Parameters of the left sample¶
Let us imagine that the left side of the distribution follows a lognormal law. This distribution has the following probability density formula:
$$P(x) = \exp \left ( - \left [ \frac{ \ln (x) - \mu } {\sigma}\right ]^2 \bigg/ 2 \right ) \Bigg / (x \sigma \sqrt{2 \pi})$$
This formula has two parameters - $\mu$ and $\sigma$, which will form the elements of the vector p
(p[1]
and p[2]
).
Let's find the parameters of this curve with the condition that it should pass through the available points as close as possible.
# Впишем функцию средствами подбора параметров функций (а не распределений)
using LsqFit
# Эти функции должны быть написаны для векторных аргументов, поэтому @. вначале (чтобы все операции были .*, .+ и т.д.)

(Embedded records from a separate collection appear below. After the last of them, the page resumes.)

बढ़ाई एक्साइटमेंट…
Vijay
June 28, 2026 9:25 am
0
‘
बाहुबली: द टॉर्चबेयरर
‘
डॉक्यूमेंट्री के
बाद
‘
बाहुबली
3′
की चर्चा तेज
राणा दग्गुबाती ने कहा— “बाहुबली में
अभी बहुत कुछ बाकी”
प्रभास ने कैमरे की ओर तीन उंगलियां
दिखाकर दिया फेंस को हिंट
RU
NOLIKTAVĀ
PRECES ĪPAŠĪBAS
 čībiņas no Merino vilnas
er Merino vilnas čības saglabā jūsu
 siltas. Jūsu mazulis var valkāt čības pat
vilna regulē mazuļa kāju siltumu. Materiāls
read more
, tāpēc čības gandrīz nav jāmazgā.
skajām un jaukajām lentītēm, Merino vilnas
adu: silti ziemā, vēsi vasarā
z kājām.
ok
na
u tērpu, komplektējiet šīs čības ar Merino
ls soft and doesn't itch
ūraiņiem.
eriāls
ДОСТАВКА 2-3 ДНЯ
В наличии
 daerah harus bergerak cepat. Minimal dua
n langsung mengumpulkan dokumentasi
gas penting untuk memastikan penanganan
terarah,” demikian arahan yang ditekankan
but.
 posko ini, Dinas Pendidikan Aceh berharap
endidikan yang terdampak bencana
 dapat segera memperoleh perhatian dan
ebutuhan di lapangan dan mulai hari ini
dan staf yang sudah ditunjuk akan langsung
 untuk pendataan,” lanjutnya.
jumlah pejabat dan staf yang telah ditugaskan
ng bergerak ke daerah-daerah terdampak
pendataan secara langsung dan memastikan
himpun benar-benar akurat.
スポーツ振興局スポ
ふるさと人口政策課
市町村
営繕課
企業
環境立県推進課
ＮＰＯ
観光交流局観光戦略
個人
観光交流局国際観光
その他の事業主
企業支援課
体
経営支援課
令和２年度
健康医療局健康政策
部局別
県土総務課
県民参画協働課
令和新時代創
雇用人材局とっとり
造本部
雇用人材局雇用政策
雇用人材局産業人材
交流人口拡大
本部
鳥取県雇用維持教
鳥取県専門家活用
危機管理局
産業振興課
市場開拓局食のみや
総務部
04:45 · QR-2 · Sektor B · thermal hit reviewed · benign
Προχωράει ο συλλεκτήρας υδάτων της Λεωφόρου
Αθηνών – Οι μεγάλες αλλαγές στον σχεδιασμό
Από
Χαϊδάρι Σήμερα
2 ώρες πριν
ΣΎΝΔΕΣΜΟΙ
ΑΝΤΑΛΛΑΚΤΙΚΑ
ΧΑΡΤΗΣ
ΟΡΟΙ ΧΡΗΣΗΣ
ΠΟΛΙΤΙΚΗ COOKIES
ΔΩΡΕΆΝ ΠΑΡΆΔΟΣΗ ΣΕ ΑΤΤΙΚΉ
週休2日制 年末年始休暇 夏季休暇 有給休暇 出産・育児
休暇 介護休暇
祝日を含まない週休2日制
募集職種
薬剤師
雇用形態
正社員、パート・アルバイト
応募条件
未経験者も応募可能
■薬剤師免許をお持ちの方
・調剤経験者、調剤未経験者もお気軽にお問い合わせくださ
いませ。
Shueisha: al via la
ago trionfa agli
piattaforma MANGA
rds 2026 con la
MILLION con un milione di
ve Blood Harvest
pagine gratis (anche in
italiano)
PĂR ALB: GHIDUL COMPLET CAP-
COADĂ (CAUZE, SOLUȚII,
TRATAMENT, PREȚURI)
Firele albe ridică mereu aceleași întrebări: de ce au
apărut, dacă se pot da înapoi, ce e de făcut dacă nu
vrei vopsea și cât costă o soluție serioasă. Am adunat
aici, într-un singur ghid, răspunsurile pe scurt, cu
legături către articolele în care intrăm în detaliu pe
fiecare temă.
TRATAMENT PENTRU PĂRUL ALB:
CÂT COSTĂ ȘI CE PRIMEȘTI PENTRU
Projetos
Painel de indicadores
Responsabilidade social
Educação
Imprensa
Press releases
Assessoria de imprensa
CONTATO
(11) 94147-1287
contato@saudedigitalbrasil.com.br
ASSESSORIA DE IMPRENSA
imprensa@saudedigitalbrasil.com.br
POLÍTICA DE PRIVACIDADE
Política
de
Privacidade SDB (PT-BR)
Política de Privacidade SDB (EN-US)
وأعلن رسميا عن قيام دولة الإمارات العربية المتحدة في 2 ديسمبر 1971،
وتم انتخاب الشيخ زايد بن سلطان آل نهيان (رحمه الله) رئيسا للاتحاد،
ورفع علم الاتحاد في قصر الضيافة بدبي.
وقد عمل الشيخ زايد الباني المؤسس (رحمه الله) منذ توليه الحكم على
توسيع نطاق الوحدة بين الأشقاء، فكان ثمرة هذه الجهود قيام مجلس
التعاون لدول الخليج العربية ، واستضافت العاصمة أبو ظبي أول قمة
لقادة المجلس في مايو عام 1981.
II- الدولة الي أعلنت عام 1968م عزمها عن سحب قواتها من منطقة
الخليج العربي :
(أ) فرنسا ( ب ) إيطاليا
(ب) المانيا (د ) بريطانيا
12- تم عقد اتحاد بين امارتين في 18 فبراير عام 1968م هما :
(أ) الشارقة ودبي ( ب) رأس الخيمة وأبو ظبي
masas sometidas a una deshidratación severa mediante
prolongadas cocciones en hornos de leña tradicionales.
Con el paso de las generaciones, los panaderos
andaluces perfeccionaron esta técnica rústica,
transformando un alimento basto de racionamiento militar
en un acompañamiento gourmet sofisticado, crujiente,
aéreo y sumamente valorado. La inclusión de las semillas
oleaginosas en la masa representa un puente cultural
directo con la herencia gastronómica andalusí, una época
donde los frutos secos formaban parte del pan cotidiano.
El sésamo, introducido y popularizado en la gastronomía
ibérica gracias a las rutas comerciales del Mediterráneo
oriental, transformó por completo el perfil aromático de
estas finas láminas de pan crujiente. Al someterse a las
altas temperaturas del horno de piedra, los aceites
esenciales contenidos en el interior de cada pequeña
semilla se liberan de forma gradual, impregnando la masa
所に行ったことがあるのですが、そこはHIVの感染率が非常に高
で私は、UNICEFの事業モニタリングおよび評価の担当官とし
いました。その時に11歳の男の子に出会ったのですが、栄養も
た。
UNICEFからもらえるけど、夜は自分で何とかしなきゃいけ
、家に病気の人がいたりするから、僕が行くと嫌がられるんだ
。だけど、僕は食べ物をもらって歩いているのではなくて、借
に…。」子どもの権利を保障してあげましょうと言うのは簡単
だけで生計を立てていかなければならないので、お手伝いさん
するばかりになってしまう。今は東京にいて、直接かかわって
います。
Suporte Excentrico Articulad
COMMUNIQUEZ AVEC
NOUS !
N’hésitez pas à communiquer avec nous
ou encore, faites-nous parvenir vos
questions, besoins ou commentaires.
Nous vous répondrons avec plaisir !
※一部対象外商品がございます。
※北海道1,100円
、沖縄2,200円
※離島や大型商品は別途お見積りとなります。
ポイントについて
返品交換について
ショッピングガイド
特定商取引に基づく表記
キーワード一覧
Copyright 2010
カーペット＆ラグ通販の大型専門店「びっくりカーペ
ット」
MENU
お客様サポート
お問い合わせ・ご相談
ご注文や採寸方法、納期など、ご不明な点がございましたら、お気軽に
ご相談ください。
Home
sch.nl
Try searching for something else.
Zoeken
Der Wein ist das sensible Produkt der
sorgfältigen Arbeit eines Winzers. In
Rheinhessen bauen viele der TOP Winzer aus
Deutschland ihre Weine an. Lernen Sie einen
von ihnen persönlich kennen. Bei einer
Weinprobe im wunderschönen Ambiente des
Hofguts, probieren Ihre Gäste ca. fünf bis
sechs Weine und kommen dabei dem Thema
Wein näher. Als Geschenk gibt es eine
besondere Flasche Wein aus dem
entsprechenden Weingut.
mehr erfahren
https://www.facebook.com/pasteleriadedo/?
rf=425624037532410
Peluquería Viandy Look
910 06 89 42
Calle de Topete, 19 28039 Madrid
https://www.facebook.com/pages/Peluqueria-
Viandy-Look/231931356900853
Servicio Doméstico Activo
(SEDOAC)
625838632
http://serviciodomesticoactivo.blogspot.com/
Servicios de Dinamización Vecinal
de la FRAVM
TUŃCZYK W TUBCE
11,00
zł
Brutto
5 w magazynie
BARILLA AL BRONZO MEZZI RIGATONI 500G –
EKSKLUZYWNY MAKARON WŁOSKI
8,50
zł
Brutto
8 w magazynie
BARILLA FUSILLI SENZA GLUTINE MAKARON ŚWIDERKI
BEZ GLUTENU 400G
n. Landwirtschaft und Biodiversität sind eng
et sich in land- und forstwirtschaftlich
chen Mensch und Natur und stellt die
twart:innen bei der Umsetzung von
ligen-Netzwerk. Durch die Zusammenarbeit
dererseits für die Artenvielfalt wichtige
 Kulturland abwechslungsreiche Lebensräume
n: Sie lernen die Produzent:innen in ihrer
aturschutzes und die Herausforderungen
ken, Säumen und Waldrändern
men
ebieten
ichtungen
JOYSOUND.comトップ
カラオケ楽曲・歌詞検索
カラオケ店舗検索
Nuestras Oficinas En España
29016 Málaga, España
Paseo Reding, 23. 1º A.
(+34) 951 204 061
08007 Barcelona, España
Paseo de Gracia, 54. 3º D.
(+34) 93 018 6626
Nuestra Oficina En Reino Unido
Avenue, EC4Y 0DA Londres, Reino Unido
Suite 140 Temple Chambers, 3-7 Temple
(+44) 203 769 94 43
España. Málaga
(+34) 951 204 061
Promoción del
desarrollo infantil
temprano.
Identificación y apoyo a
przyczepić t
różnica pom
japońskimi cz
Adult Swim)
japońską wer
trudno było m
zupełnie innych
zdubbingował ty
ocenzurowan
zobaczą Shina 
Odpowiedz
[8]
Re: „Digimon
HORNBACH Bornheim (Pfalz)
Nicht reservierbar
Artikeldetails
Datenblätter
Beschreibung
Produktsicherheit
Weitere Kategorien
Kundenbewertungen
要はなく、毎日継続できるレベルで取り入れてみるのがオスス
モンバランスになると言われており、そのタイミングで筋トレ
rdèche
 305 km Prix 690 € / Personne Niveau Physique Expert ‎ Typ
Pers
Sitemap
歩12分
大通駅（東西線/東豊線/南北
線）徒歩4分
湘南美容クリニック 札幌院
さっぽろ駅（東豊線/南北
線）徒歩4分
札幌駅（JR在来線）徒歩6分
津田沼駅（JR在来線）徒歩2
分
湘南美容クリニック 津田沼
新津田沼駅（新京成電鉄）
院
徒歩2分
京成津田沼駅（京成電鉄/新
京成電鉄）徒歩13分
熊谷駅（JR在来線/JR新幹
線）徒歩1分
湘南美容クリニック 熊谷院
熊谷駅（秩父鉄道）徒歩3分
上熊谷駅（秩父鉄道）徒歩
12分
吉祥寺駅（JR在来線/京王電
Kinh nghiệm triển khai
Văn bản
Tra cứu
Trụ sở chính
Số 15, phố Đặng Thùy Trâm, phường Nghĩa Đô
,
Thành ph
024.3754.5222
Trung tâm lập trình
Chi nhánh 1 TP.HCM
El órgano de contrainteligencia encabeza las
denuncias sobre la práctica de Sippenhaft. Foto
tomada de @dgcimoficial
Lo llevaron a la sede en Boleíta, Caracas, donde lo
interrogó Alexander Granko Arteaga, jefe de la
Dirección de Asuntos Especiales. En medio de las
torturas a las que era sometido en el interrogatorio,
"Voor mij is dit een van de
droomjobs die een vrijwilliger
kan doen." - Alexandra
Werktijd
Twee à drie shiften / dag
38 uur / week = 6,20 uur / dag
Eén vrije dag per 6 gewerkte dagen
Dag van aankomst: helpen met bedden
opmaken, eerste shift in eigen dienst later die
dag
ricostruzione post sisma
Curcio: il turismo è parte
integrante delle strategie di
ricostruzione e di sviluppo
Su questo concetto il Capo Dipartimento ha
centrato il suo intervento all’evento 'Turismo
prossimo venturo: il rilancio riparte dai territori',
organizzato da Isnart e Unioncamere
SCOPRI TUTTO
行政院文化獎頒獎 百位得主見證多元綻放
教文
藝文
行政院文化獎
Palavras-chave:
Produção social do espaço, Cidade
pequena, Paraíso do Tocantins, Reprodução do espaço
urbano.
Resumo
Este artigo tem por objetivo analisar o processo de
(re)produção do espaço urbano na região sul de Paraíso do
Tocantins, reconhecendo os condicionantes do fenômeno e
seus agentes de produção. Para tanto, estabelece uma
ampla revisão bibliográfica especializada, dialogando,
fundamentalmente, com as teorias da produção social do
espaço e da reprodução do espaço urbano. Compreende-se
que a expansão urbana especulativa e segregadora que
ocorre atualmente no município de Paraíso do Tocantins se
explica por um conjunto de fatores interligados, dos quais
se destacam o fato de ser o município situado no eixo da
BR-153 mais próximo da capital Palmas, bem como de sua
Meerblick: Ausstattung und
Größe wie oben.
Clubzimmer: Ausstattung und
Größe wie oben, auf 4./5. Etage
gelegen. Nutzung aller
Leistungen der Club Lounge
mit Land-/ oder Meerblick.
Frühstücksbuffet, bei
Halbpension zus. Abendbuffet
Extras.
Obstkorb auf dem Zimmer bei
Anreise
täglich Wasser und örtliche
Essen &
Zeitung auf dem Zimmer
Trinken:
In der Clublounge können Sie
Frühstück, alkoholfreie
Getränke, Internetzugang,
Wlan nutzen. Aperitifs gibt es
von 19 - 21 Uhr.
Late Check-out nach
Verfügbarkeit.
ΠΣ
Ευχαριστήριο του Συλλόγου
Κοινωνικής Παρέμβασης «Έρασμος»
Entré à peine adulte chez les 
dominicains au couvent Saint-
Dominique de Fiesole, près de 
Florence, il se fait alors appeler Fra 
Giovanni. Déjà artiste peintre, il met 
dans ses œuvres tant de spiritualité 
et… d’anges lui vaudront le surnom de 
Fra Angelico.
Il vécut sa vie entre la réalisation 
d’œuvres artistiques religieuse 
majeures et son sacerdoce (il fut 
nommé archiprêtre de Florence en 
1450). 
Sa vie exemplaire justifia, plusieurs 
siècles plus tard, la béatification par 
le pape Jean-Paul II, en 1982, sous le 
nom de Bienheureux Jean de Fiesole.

@. lognormDist( x, p ) = (1 / (x * p[2] * sqrt(2π) )) * exp(-(log(x) - p[1])^2 / (2p[2]^2));
p0 = [1.0, 1.0];
af1 = curve_fit( lognormDist, c1, w1n, p0 );
af1.param
We have selected the distribution parameters that give us a probability density very similar to that given by the built-in function LogNormal
.
plot( c1, lognormDist(c1, af1.param), label="Наша функция LogNorm", legend=:topleft )
plot!( c1, pdf.(LogNormal(af1.param[1], af1.param[2]), c1), label="Штатная функция для плотности Lognorm" )
plot!( c1, w1n, label="Гистограмма по которой мы строили распределение", legend=:bottomright )
Parameters of the right sample¶
Let's try to fit the points of the "right" half of the sample into an exponential probability density function:
$$P(x) = \lambda_1 e^{-\lambda_2 x}$$
Sometimes this distribution is constructed through a one-parameter function, but in our case the results are better if $\lambda_1 \neq \lambda_2$.
@. expDist( x, p ) = p[1] * exp( -p[2]*x );
p0 = [ 0.1, 0.1]; # Все очень сильно зависит от начального параметра. При значениях выше 0.5 модель не сходится
af2 = curve_fit( expDist, c2, w2n, p0 );
af2.param
Since we use an iterative method to approximate the sample using a given function, we need to specify the initial approximation of the solution p_0
, the choice of which often determines whether our algorithm will converge or not.
plot( c2, expDist(c2, af2.param), label="Экспоненциальное распределение" )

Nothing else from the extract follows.